* **Task requirements**
Scan the records for "việc". Report each line that includes it.

Stored data entries
____

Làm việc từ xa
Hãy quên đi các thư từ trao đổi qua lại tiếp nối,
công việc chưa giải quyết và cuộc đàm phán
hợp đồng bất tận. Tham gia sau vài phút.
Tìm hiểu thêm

____

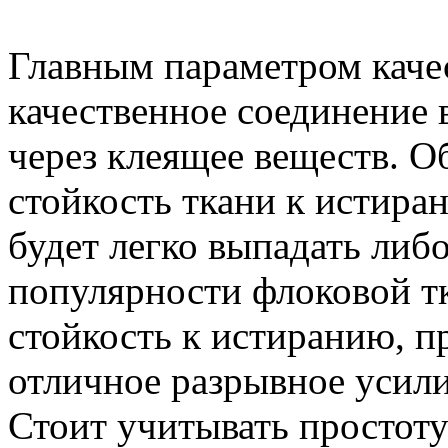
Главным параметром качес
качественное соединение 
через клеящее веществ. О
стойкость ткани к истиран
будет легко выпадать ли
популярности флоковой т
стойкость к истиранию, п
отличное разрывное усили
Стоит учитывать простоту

____

* **Final answer**
Làm việc từ xa
công việc chưa giải quyết và cuộc đàm phán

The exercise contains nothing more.